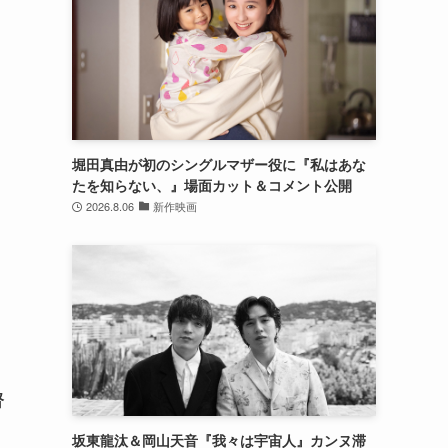
堀田真由が初のシングルマザー役に『私はあな
たを知らない、』場面カット＆コメント公開
2026.8.06
新作映画
督
坂東龍汰＆岡山天音『我々は宇宙人』カンヌ滞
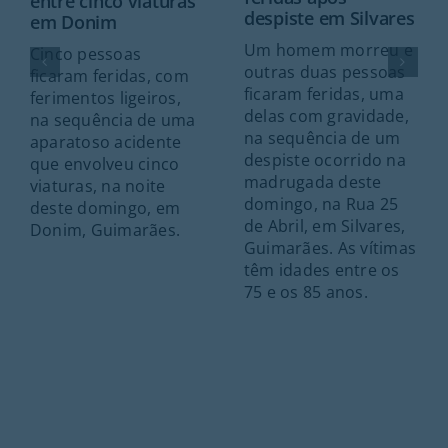
entre cinco viaturas
despiste em Silvares
em Donim
Um homem morreu e
Cinco pessoas
outras duas pessoas
ficaram feridas, com
ficaram feridas, uma
ferimentos ligeiros,
delas com gravidade,
na sequência de uma
na sequência de um
aparatoso acidente
despiste ocorrido na
que envolveu cinco
madrugada deste
viaturas, na noite
domingo, na Rua 25
deste domingo, em
de Abril, em Silvares,
Donim, Guimarães.
Guimarães. As vítimas
têm idades entre os
75 e os 85 anos.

========================================================================

▶ **What to produce**:
The answer must be the line containing "ficaram feridas, uma" and every line after it to the end of the records, repeated exactly.

▶ **Task response**:
ficaram feridas, uma
ferimentos ligeiros,
delas com gravidade,
na sequência de uma
na sequência de um
aparatoso acidente
despiste ocorrido na
que envolveu cinco
madrugada deste
viaturas, na noite
domingo, na Rua 25
deste domingo, em
de Abril, em Silvares,
Donim, Guimarães.
Guimarães. As vítimas
têm idades entre os
75 e os 85 anos.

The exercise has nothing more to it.